Итак, он находился в месте, где нет никакой тьмы: теперь он понимал намек О’Брайена. В Министерстве любви не было окон. Камера его могла находиться в центре здания, а могла и примыкать к наружной стене. Она могла располагаться в десяти этажах под землей или в тридцати – над нею. В мыслях Уинстон перемещался от места к месту, пытаясь по ощущениям понять, парит он в воздухе или, напротив, находится глубоко под землей.

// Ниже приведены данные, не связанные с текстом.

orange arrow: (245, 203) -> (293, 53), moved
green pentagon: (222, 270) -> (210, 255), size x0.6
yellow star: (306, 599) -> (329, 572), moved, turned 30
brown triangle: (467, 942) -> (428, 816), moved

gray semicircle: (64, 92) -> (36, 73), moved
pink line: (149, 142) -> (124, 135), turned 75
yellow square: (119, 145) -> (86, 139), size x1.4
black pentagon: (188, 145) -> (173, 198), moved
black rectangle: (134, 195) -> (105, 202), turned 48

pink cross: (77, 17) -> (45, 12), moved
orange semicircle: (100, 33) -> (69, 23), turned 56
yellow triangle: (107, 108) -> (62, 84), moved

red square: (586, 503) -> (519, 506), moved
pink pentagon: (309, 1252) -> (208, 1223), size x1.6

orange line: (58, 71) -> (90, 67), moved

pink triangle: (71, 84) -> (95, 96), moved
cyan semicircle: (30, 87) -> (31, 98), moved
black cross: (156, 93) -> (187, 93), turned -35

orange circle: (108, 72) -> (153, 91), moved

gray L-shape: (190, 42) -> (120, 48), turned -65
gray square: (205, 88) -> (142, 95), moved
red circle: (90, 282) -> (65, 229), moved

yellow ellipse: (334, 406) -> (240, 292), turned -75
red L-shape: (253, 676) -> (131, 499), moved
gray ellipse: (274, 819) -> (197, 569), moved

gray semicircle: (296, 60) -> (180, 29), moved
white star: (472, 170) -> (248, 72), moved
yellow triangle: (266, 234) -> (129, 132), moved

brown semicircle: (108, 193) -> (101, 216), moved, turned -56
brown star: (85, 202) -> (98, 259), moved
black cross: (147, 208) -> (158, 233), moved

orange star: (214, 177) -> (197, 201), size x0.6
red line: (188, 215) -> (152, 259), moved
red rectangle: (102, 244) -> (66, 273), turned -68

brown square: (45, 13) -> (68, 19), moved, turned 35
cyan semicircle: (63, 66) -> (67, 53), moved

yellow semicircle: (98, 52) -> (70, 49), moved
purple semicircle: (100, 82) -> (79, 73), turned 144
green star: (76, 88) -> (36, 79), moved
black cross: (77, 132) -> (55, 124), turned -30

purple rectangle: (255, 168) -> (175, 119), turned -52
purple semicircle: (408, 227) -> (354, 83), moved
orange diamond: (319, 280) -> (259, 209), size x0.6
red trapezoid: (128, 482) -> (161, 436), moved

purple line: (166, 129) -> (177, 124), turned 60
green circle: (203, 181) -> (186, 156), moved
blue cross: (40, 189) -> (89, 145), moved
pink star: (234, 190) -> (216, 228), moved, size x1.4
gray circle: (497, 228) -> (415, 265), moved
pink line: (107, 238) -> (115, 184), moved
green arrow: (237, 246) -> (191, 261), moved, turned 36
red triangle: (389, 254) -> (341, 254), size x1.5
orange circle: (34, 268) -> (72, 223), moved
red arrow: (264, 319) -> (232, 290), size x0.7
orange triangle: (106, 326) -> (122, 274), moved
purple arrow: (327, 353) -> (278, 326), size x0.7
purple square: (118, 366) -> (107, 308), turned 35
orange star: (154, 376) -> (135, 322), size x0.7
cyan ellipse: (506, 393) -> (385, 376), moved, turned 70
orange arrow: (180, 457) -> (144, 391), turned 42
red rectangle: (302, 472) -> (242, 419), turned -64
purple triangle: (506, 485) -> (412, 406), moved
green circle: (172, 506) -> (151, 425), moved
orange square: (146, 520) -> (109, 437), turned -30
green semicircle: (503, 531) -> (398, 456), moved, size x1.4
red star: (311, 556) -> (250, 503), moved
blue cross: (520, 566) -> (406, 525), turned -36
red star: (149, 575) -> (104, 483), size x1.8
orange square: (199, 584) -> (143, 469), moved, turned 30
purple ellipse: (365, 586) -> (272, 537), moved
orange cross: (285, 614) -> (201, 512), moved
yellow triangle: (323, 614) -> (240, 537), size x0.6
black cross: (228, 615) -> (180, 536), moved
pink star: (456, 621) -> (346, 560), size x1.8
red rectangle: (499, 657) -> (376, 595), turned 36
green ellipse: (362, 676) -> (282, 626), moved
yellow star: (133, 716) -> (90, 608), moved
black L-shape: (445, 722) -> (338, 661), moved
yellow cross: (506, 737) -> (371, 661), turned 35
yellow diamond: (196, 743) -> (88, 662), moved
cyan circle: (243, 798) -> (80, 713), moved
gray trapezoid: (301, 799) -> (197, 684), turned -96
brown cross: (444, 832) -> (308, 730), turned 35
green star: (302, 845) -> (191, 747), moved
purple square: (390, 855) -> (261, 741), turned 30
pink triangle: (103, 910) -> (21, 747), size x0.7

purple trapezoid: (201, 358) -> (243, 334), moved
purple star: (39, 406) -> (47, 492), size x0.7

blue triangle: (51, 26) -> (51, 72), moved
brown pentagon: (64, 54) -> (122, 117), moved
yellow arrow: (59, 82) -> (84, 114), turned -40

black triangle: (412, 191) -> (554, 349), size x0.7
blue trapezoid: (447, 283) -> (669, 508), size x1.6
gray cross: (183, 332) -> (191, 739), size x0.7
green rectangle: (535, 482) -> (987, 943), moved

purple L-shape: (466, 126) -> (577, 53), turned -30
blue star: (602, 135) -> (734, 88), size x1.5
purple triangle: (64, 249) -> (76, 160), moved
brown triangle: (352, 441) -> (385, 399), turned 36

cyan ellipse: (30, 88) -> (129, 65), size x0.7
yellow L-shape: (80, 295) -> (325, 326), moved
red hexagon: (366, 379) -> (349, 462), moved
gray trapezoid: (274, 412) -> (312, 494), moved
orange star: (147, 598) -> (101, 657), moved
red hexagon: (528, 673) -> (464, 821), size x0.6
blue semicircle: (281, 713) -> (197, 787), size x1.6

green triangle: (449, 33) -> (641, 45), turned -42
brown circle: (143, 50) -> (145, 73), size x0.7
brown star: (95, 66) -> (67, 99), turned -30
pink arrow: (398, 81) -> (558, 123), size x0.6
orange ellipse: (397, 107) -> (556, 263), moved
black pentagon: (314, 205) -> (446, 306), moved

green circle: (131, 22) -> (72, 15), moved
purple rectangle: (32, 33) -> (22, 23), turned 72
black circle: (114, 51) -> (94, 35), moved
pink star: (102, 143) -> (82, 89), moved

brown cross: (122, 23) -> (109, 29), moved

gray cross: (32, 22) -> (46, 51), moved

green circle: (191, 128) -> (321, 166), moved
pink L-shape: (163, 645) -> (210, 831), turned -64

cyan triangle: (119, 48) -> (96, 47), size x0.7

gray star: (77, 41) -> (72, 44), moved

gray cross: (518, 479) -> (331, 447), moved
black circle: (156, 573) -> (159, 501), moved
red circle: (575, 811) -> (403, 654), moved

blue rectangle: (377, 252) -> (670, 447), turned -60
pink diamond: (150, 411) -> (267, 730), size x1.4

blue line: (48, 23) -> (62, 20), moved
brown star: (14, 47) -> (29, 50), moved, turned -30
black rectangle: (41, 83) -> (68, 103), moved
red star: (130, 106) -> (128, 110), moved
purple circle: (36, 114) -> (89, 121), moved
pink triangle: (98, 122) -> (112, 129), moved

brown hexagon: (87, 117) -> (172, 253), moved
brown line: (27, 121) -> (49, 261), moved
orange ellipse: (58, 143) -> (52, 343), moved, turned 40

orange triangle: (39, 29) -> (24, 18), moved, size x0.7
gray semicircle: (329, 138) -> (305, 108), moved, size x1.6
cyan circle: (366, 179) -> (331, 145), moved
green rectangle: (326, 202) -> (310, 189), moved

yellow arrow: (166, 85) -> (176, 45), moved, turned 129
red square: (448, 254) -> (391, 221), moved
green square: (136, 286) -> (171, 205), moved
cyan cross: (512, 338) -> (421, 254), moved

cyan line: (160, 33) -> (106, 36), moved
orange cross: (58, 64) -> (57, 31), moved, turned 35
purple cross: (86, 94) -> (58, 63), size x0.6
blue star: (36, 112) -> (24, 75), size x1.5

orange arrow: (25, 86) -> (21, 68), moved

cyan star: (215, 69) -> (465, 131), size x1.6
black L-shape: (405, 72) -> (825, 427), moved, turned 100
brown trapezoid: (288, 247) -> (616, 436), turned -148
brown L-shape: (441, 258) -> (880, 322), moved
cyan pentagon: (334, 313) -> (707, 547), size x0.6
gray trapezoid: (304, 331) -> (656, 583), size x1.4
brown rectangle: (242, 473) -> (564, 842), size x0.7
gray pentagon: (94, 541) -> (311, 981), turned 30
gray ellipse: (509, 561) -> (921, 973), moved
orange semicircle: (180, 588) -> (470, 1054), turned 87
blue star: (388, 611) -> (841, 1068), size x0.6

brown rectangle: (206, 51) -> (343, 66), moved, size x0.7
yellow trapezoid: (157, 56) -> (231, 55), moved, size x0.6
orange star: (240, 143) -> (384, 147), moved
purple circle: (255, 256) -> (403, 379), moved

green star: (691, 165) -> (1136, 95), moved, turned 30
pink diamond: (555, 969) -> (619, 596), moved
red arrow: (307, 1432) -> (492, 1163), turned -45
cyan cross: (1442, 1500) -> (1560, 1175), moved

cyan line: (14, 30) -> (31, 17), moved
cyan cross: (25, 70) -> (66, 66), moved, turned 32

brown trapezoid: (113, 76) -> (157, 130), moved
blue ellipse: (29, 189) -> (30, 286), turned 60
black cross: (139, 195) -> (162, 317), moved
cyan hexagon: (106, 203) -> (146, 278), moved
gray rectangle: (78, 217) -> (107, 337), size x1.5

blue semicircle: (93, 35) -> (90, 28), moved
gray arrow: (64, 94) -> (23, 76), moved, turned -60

Снаружи раздались шаги. Стальная дверь с лязгом отворилась, пропуская внутрь молодого офицера: складная фигура, черный мундир, как будто блиставший лакированной кожей, и бледное сухое лицо, напоминавшее восковую маску. Осмотревшись, офицер дал знак остававшимся снаружи охранникам ввести нового узника. В камеру, пошатываясь, вошел поэт Эмплфорт. Дверь снова закрылась. Эмплфорт пару раз неуверенно переступил с ноги на ногу, словно разыскивая, где здесь вторая дверь, через которую можно уйти, а потом принялся бродить взад и вперед по камере. Он даже не заметил Смита. Смятенный взгляд его обшаривал стену примерно в метре над головой Уинстона. Обуви на нем не было; крупные и грязные босые пальцы торчали из дыр в носках. Он явно несколько дней не брился. Щетина до скул покрывала его лицо, придавая вид босяка, никак не гармонировавший с крупным рыхлым телом и нервными движениями.
Уинстон заставил себя несколько очнуться от летаргии. Надо заговорить с Эмплфортом, пусть и рискуя получить выволочку от телескана. Может оказаться так, что как раз Эмплфорт и несет ему бритвенное лезвие…
– Эмплфорт, – проговорил он.
Вопреки ожиданиям телескан молчал. Эмплфорт с легким удивлением остановился. Взгляд его постепенно сфокусировался на Уинстоне.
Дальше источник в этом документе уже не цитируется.